The safe harbor protects the plan from out-of-network price gouging, and we expect most employer-provided health plans will be able to qualify. It includes a network adequacy provision for reasonable access to and delivery of tests based on all relevant facts and circumstances. For example, one or two in-network pharmacy locations may be reasonable for a lightly populated area but insufficient for a heavily populated one. We expect the Agencies will consider the current supply chain shortage when evaluating reasonable access and delivery.

Fraud & abuse protection

A health plan may limit coverage to 8 OTC COVID-19 tests in a 30-day period (or per calendar month at the plan’s option) for each covered participant, which includes a covered spouse and any covered dependents. A health plan may count each test in a package toward this limit, but the 8-test limit applies separately to each covered family member. An employee and spouse must be able to receive at least 8 tests each (16 total) without cost sharing in a 30-day/1 calendar month period.

Plans cannot pro-rate this 8-count limit to shorter periods, such as limiting coverage to 2 tests per week. Remember that the CARES Act testing mandate still applies, so a plan must continue to cover additional tests if ordered by a health care provider, although these may not be OTC tests. As indicated earlier, health plans may require reasonable substantiation before paying claims.

Health plans may also require participants to certify that the tests are for personal use only, not for employment purposes, not for resale, and not reimbursable through other means. This is an honor code system similar to other attestations and difficult for an employer or insurance carrier/TPA to police. A health plan cannot require participants to certify that the test is for any immediate medical need.

Communications and next steps

The immediate next step is for employers – likely in conjunction with their insurance brokers/consultants – to coordinate with their insurance carriers and/or TPAs to determine support capabilities and timing.

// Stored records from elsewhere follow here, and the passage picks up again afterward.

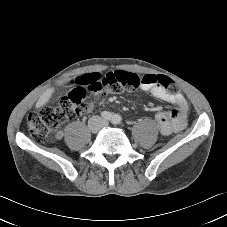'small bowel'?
Listing matches in <instances>:
<instances>
[{
	"label": "small bowel",
	"mask_w": 227,
	"mask_h": 227,
	"mask_svg": "<svg viewBox=\"0 0 227 227\" xmlns=\"http://www.w3.org/2000/svg\"><path fill=\"white\" fill-rule=\"evenodd\" d=\"M104 79L105 72L103 70H95L75 76L73 78V85L75 87H82L83 85H88L97 81H103ZM141 90L149 92L158 100L176 106V108L170 112L158 111L155 115L160 132L163 135H171L173 133L180 132L186 127L189 104L182 94L169 93L160 85L143 84L141 85ZM92 108L93 104H88L85 113L90 112ZM58 136H60V134Z\"/></svg>",
	"instance_id": "1"
}]
</instances>
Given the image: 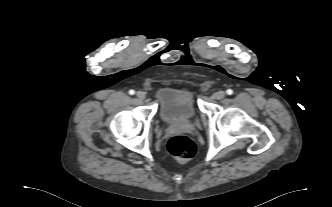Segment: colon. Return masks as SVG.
<instances>
[{"instance_id":"5ec220e1","label":"colon","mask_w":332,"mask_h":207,"mask_svg":"<svg viewBox=\"0 0 332 207\" xmlns=\"http://www.w3.org/2000/svg\"><path fill=\"white\" fill-rule=\"evenodd\" d=\"M168 151L179 160L191 159L196 152L194 142L185 135H176L169 139L167 144Z\"/></svg>"}]
</instances>
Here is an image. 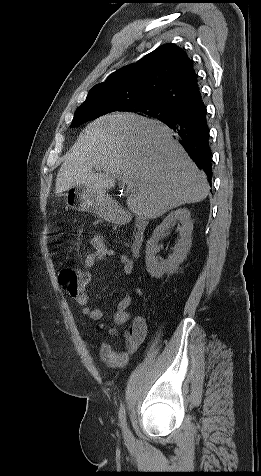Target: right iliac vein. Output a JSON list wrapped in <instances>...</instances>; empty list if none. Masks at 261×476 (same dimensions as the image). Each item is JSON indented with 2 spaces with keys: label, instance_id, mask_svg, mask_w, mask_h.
<instances>
[{
  "label": "right iliac vein",
  "instance_id": "right-iliac-vein-1",
  "mask_svg": "<svg viewBox=\"0 0 261 476\" xmlns=\"http://www.w3.org/2000/svg\"><path fill=\"white\" fill-rule=\"evenodd\" d=\"M124 434L127 437L129 436V430L127 429V427L124 428Z\"/></svg>",
  "mask_w": 261,
  "mask_h": 476
}]
</instances>
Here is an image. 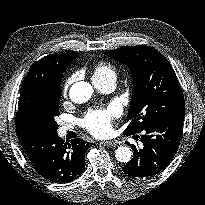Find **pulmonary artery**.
I'll return each mask as SVG.
<instances>
[{
	"label": "pulmonary artery",
	"instance_id": "pulmonary-artery-1",
	"mask_svg": "<svg viewBox=\"0 0 205 205\" xmlns=\"http://www.w3.org/2000/svg\"><path fill=\"white\" fill-rule=\"evenodd\" d=\"M94 85L97 89H99L101 92H110L115 88L116 85V79L115 78H107L104 80L99 81H93ZM72 127L70 125H63L60 128V132L64 134L67 130L71 129Z\"/></svg>",
	"mask_w": 205,
	"mask_h": 205
}]
</instances>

This will include whether the health plan(s) will support one or both methods of claims payment.

The Agencies did not provide a model notice or communication with the FAQs, although the Centers for Medicare and Medicaid (part of HHS) did release an information statement to the public. We expect the insurance carriers/TPAs will provide some sort of information about the change in coverage of OTC COVID-19 tests to share with participants in many cases.

The FAQs support and encourage providing participants with educational information about authorized COVID-19 tests, where to find them, how to use them, the reliability of OTC COVID-19 testing results, how the health plan will pay for them, and the availability of COVID-19 testing by trained providers. For example, if a participant pays for a test at a grocery store’s in-store pharmacy counter, the test may be payable through direct coverage with no participant out-of-pocket expense. By contrast, if the participant pays for the test at the grocery store’s checkout counter, the participant will likely have to pay up front for the test and submit a claim for reimbursement to the plan.

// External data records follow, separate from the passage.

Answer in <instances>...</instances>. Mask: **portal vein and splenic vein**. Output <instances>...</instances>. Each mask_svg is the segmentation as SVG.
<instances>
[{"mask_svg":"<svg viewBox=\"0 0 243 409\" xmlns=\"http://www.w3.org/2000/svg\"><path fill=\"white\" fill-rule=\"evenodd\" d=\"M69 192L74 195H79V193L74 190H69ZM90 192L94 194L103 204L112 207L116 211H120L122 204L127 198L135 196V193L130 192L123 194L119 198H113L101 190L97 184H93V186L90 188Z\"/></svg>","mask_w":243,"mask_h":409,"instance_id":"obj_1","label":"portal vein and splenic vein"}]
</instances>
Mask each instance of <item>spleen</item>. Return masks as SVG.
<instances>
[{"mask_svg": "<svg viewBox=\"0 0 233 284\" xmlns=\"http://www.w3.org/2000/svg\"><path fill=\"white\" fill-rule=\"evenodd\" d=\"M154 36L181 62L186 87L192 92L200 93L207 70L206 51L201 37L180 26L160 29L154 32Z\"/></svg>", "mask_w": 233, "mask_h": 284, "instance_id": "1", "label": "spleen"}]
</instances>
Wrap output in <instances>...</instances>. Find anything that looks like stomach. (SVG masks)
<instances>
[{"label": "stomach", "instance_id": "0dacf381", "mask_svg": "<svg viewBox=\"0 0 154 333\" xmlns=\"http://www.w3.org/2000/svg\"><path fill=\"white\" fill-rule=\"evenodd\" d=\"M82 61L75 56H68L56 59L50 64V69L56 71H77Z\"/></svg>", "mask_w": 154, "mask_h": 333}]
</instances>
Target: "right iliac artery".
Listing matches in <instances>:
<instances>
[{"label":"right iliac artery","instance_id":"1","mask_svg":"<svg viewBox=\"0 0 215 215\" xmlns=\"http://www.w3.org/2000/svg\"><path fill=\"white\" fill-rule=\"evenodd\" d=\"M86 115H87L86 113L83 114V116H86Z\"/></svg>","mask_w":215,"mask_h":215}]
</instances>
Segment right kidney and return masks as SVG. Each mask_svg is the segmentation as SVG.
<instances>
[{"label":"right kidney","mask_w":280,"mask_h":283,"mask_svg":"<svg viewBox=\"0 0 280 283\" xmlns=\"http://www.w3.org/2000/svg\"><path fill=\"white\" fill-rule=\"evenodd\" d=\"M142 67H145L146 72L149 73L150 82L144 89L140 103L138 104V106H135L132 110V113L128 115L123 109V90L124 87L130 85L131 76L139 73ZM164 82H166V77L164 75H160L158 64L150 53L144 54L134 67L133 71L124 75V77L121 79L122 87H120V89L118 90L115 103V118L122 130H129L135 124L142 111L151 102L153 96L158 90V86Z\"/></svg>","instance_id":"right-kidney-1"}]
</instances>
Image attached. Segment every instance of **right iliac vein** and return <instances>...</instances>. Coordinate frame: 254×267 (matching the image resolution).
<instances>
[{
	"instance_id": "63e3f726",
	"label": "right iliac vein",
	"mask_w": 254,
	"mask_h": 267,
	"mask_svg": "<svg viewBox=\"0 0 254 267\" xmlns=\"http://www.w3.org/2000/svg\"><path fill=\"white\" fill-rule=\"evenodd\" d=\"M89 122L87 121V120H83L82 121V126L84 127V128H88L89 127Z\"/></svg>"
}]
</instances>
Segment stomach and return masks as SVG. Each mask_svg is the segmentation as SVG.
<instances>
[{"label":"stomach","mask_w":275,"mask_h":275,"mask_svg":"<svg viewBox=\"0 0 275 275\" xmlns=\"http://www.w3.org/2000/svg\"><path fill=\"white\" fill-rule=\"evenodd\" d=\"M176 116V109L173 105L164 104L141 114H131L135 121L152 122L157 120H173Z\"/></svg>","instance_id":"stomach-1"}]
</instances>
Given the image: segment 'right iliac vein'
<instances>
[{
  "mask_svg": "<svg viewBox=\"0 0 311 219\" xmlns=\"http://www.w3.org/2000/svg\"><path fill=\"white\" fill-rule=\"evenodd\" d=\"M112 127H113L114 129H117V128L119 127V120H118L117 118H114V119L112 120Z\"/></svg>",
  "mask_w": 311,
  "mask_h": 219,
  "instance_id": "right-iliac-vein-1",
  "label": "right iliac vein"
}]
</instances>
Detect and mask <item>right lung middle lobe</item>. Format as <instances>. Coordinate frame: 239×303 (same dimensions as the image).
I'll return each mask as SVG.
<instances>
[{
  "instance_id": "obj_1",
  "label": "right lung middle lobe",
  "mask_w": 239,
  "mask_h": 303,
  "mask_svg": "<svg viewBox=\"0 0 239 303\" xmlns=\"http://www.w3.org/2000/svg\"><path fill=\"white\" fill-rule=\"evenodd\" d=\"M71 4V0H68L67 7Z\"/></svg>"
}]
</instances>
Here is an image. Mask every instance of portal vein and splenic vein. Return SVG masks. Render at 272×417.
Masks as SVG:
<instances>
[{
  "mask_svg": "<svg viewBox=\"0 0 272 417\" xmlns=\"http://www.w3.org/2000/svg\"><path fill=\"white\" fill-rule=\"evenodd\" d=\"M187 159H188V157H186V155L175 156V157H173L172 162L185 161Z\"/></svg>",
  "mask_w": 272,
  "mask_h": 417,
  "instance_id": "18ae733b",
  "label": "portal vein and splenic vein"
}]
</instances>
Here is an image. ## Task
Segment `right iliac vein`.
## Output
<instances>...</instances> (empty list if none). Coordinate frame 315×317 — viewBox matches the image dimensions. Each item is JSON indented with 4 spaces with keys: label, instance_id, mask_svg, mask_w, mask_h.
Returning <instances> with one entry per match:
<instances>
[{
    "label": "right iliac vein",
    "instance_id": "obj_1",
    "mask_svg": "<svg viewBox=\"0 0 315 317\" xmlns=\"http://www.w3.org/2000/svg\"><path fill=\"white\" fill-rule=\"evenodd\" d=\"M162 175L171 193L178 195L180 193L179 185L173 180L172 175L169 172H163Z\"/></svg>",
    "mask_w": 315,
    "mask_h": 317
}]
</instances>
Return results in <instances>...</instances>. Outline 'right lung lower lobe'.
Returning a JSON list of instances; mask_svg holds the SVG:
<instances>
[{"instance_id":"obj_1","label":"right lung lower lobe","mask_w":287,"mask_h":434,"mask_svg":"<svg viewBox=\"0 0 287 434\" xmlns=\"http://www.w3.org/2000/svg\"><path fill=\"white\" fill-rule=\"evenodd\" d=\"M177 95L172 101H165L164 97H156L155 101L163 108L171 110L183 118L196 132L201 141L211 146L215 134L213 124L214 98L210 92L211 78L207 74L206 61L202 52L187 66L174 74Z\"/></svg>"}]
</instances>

The FAQs are very generous with respect to amending plan materials and waive the 60-day prior material modification rule for a health plan’s summary of benefits and coverage. Since this is an addition to coverage, employers have considerable time to amend or update their other plan materials. We understand employers may be reluctant to adopt amendments for what may be very temporary changes to their plans and recommend employers discuss this with their legal counsel.


[1] The FAQs also include an unrelated expansion of the existing coverage for colonoscopies as a preventive service under the Aff ordable Care Act for non-grandfathered health plan years beginning on or after June 1, 2022, and an announcement of a review and enforcement initiative with respect to coverage for required contraceptive services.

[2] HHS has already extended the PHE seven times. Given the current state of the COVID-19 pandemic in the United States, we expect HHS will extend again into July 2022.

[3] The CARES Act does not require health plans to pay for tests for employment purposes either.

[4] Although surveillance testing or testing in lieu of vaccination may be easy to identify, return-to-work testing might not.